Mike LockleyAn award-winning regional and national journalist has retired after 47 years in the industry.

During his career, Mike Lockley spent 25 years as editor of the Chase Post, in Staffordshire, and has also had stints on titles including the Sunday Sport and Boxing News.

For the past 11 years, he has worked for the Birmingham Mail and its Sunday Mercury sister title.

Mail editor Graeme Brown has been among those to pay tribute to Mike, pictured, who worked his last day yesterday.

He said: “I feel tremendously fortunate to have worked alongside Mike – he is a legend of journalism.

“He’s won tonnes of awards and broken more stories than many entire newsrooms but that’s just the start. Mike is a fantastic mentor and I have never known anyone so keen to help others and nurture talent.

“He is also uniquely enthusiastic about storytelling – we all look forward to his moment to speak in conference as you know you’ll hear brilliant stories perfectly told.

“Everyone at Birmingham Live and the Sunday Mercury wishes Mike all the best in his retirement. He’ll never be forgotten here.”

Below, in a piece specially written for HTFP, Mike looks back on his time in the industry.


I realised it was time to retire during one pre-lockdown office day when a terrible truth dawned. I was wearing a cardigan older than 50 per cent of the workforce.

It could only be a matter of time before they began approaching, wreathed in benign smiles, and speaking slowly and loudly.

I had a harrowing premonition of those reporters one day mouthing within earshot: “I think Mike needs a toilet break.”

So that’s it, then.

At the age of 64 and with 47 continous years in the industry, that’s me done.
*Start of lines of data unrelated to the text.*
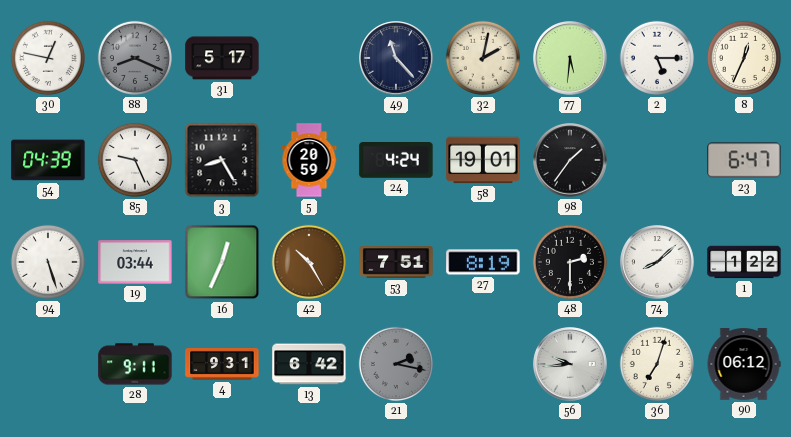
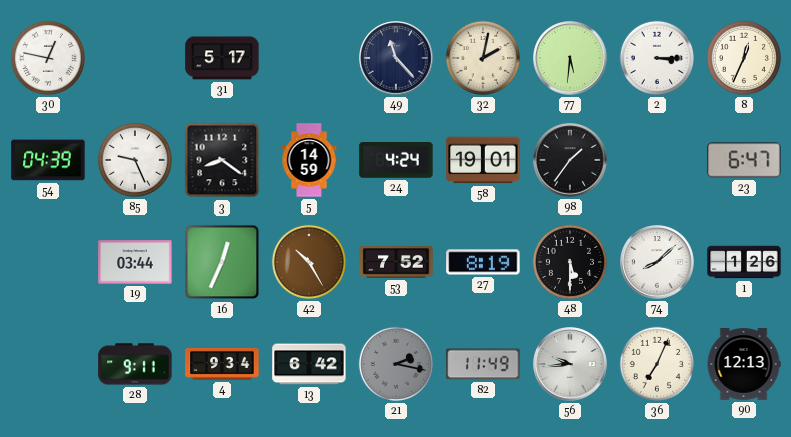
88: 8:19 -> none
2: 5:15 -> 3:15
3: 8:25 -> 8:21
5: 20:59 -> 14:59
94: 5:27 -> none
53: 7:51 -> 7:52
48: 2:30 -> 5:30
1: 1:22 -> 1:26
4: 9:31 -> 9:34
82: none -> 11:49
36: 7:03 -> 7:04
90: 06:12 -> 12:13
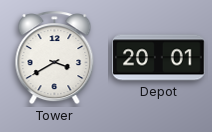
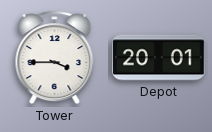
Tower: 3:40 -> 3:45
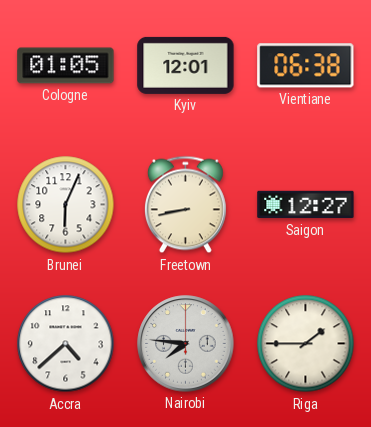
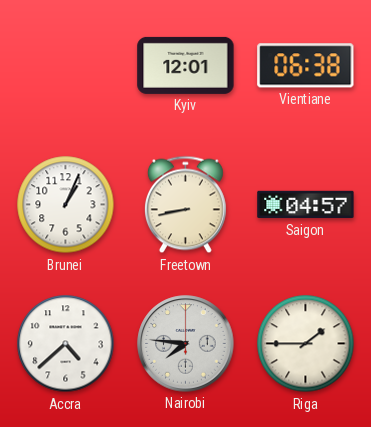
Cologne: 01:05 -> none
Brunei: 6:04 -> 1:04
Saigon: 12:27 -> 04:57
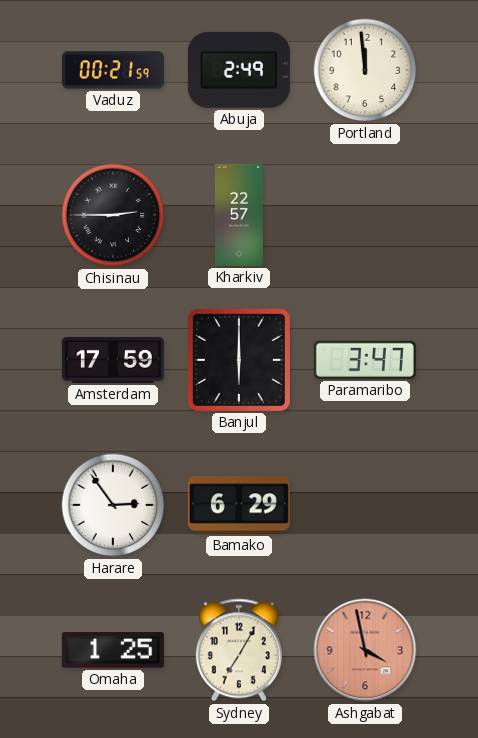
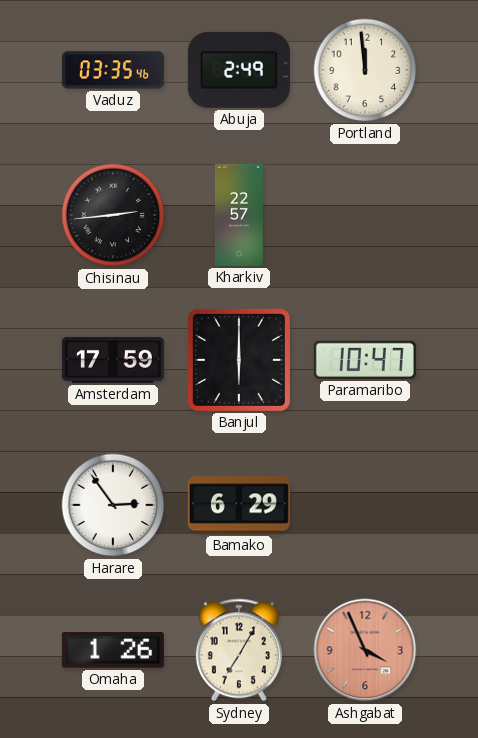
Vaduz: 00:21 -> 03:35
Chisinau: 2:45 -> 2:44
Paramaribo: 3:47 -> 10:47
Omaha: 1:25 -> 1:26
Ashgabat: 3:58 -> 3:56
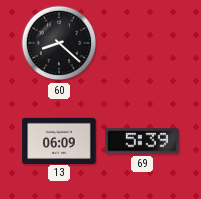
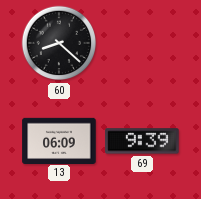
69: 5:39 -> 9:39
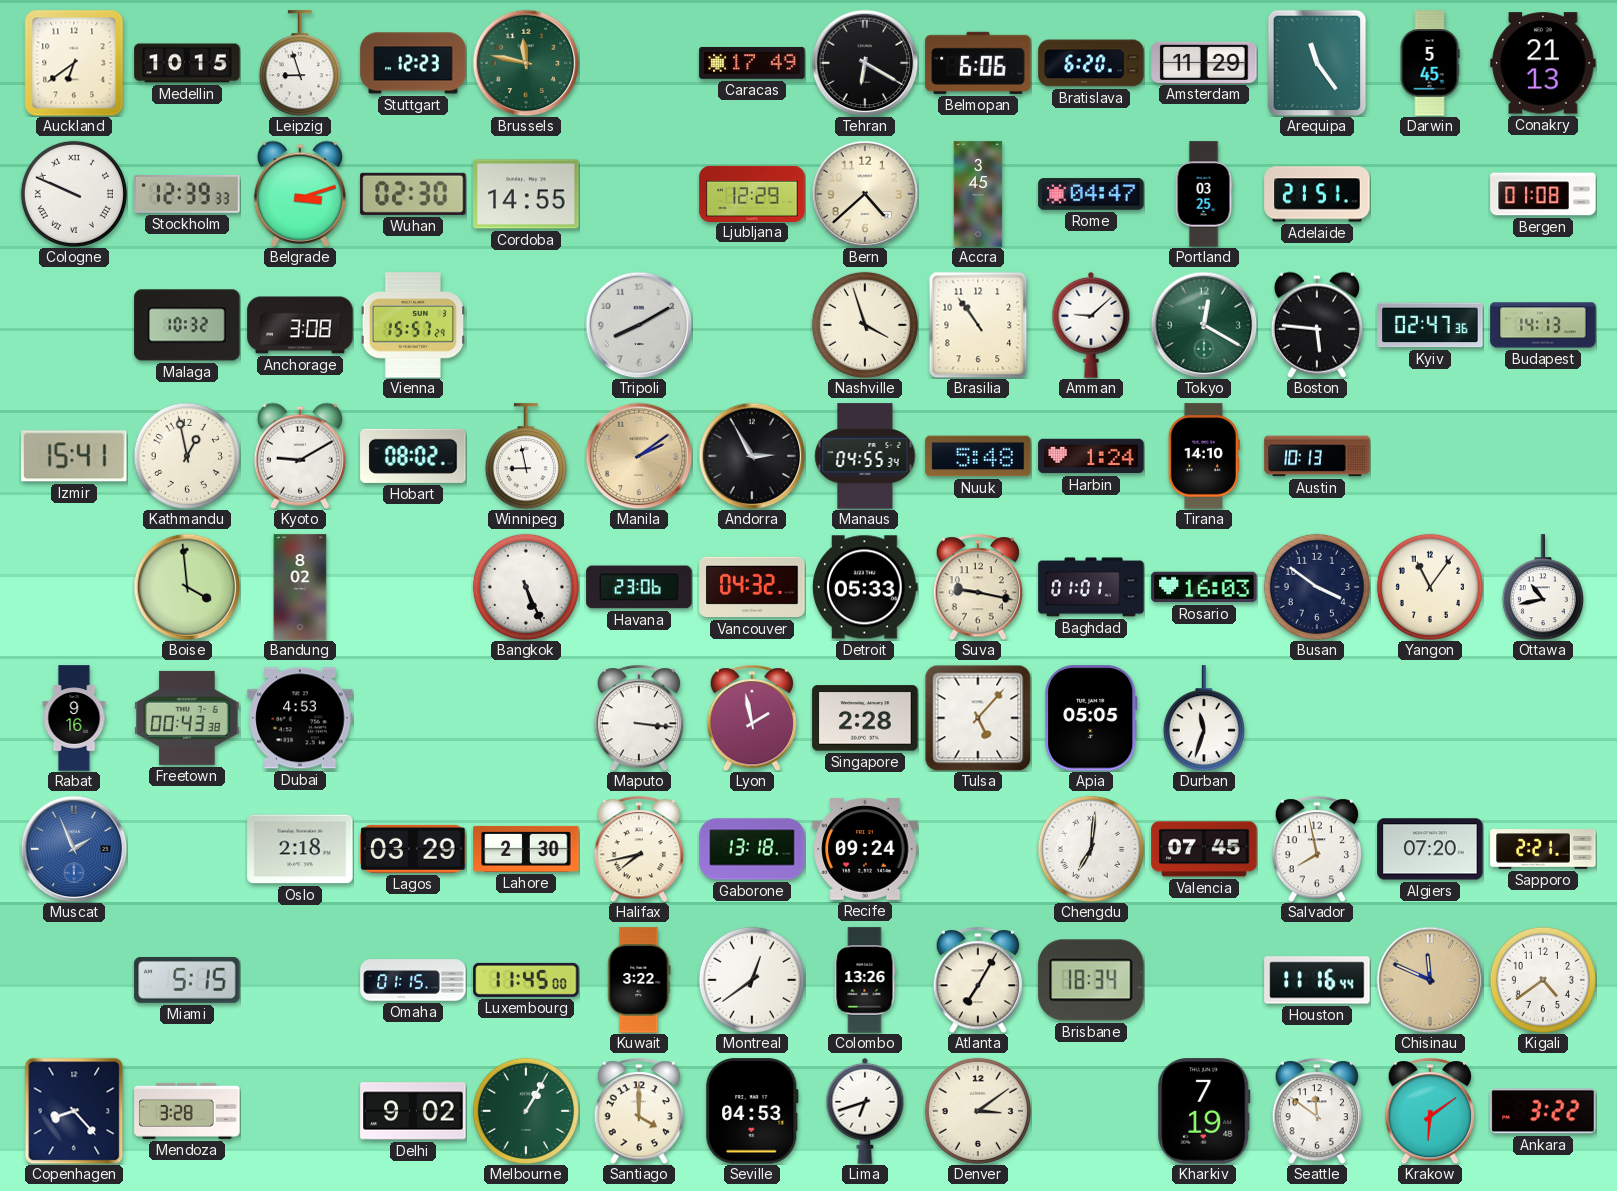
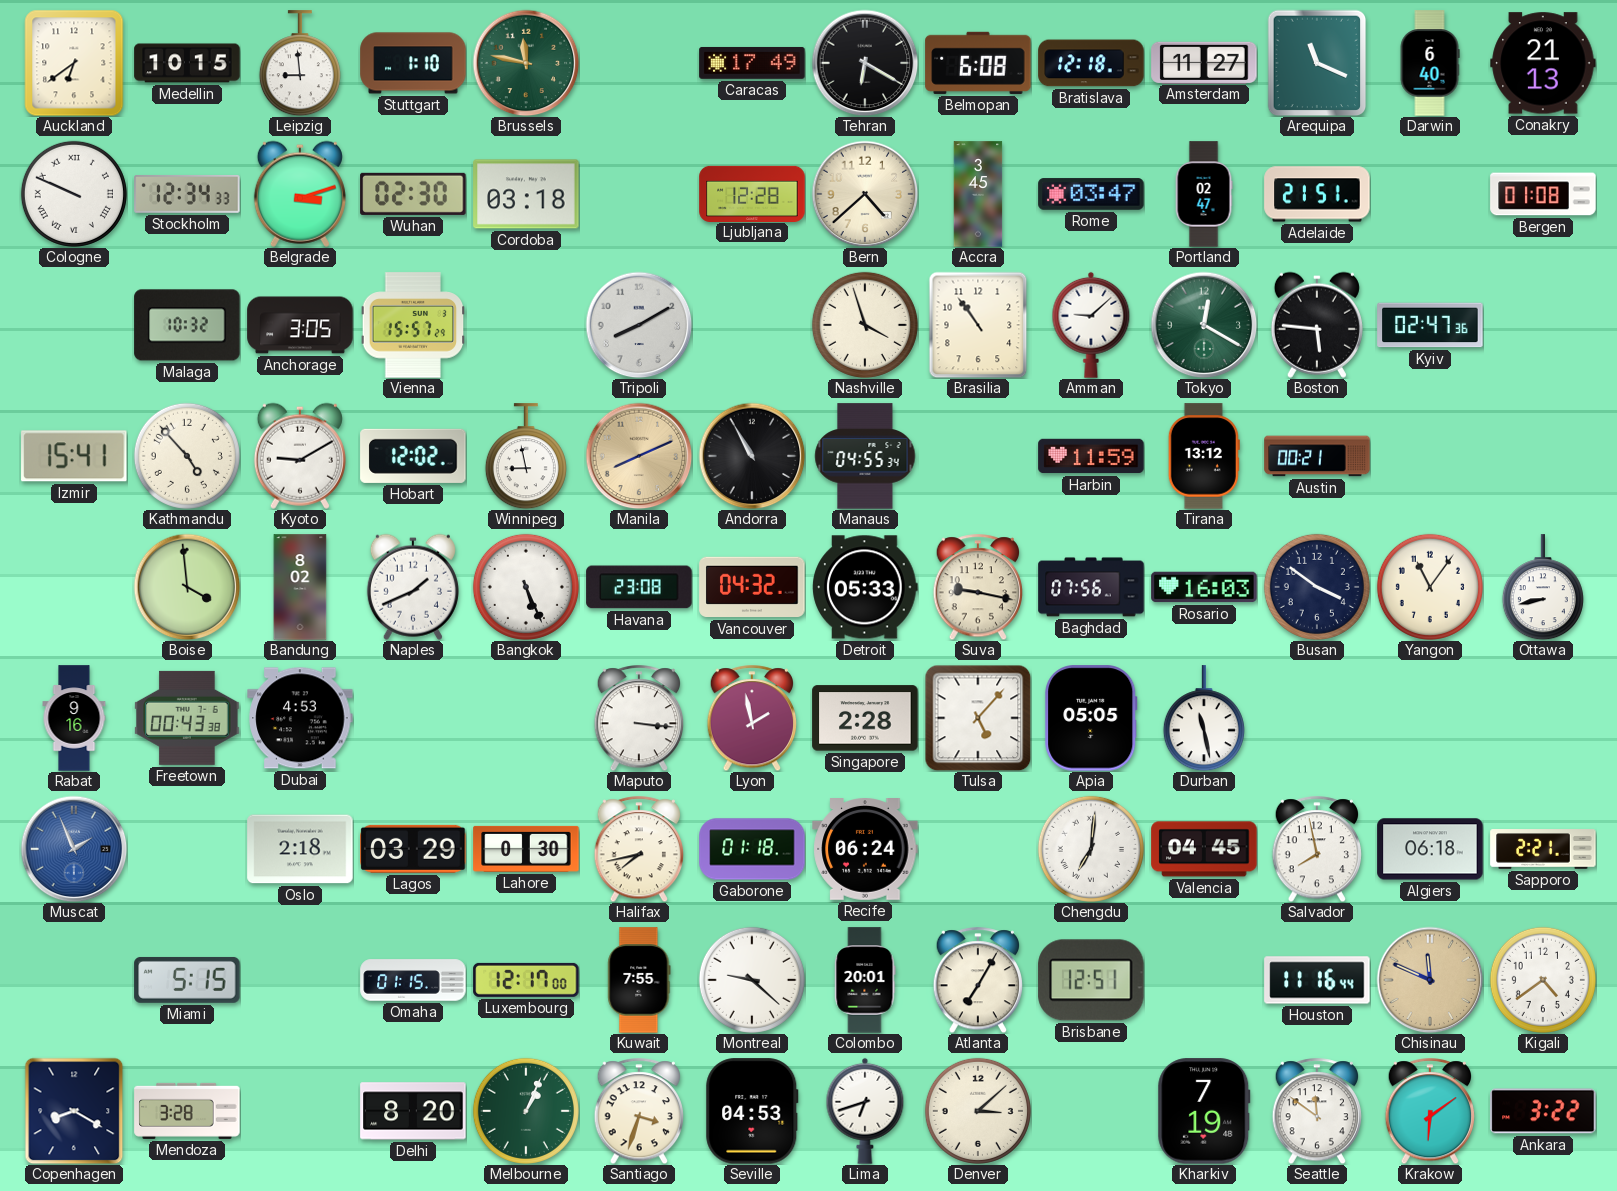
Leipzig: 8:57 -> 8:59
Stuttgart: 12:23 -> 1:10
Belmopan: 6:06 -> 6:08
Bratislava: 6:20 -> 12:18
Amsterdam: 11:29 -> 11:27
Arequipa: 11:24 -> 11:19
Darwin: 5:45 -> 6:40
Stockholm: 12:39 -> 12:34
Cordoba: 14:55 -> 03:18
Ljubljana: 12:29 -> 12:28
Rome: 04:47 -> 03:47
Portland: 03:25 -> 02:47
Anchorage: 3:08 -> 3:05
Budapest: 14:13 -> none
Kathmandu: 12:58 -> 4:53
Hobart: 08:02 -> 12:02
Manila: 2:09 -> 8:11
Andorra: 2:55 -> 10:55
Nuuk: 5:48 -> none
Harbin: 1:24 -> 11:59
Tirana: 14:10 -> 13:12
Austin: 10:13 -> 00:21
Naples: none -> 1:41
Havana: 23:06 -> 23:08
Baghdad: 01:01 -> 07:56
Ottawa: 10:43 -> 8:43
Durban: 11:33 -> 11:28
Lahore: 2:30 -> 0:30
Gaborone: 13:18 -> 01:18
Recife: 09:24 -> 06:24
Valencia: 07:45 -> 04:45
Algiers: 07:20 -> 06:18
Luxembourg: 11:45 -> 12:17
Kuwait: 3:22 -> 7:55
Montreal: 12:39 -> 9:22
Colombo: 13:26 -> 20:01
Brisbane: 18:34 -> 12:51
Copenhagen: 8:23 -> 8:20
Delhi: 9:02 -> 8:20
Melbourne: 1:05 -> 1:04
Santiago: 4:00 -> 3:33
Denver: 3:09 -> 3:08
Probably for the best. An army of IT staff still bear the scars of trying to instill some semblance of new technology skill into this baffled hack.

“Come on, come on,” seethed one. “‘Mike 1958’ isn’t a secure password. Give me one with seven characters.”

“Doc, Grumpy, Happy, Sleepy…,” I recited.

He threw his earphones on the table and stormed off.

I leave journalism with the same love for the profession, a trunk crammed with great memories and an archive of anecdotes.

It has been a blast. From start to finish. There are, of course, regrets – particularly the perm I sported in the late 1970s, but I wouldn’t change any part of the journey.

There have been mistakes.

I still shudder at memories of a black day in the 1980s while working as a sub on a regional daily.

Back then – a time before computers, a time of points and picas, headlines were written by hand and nervously presented to all-powerful print workers to turn into type, I was tasked with producing a front page on the battle to save British Leyland.

Fighting against deadline and feeling the effects of a boozy lunch, I scrawled the banner headline: “Big Drive To Save Jobs”.

The all-powerful print workers, who had previously complained about my illegible handwriting, grabbed the note and rushed to the waiting presses.

Almost the entire population of Birmingham woke up next morning to a front page proclaiming: “Big Dave To Save Jobs”.

I appeased my furious editor – who had, crimson with rage, demanded, “who the **** is Big Dave?” – by claiming “Big Dave” was a union leader and his quote was cut from the finished story.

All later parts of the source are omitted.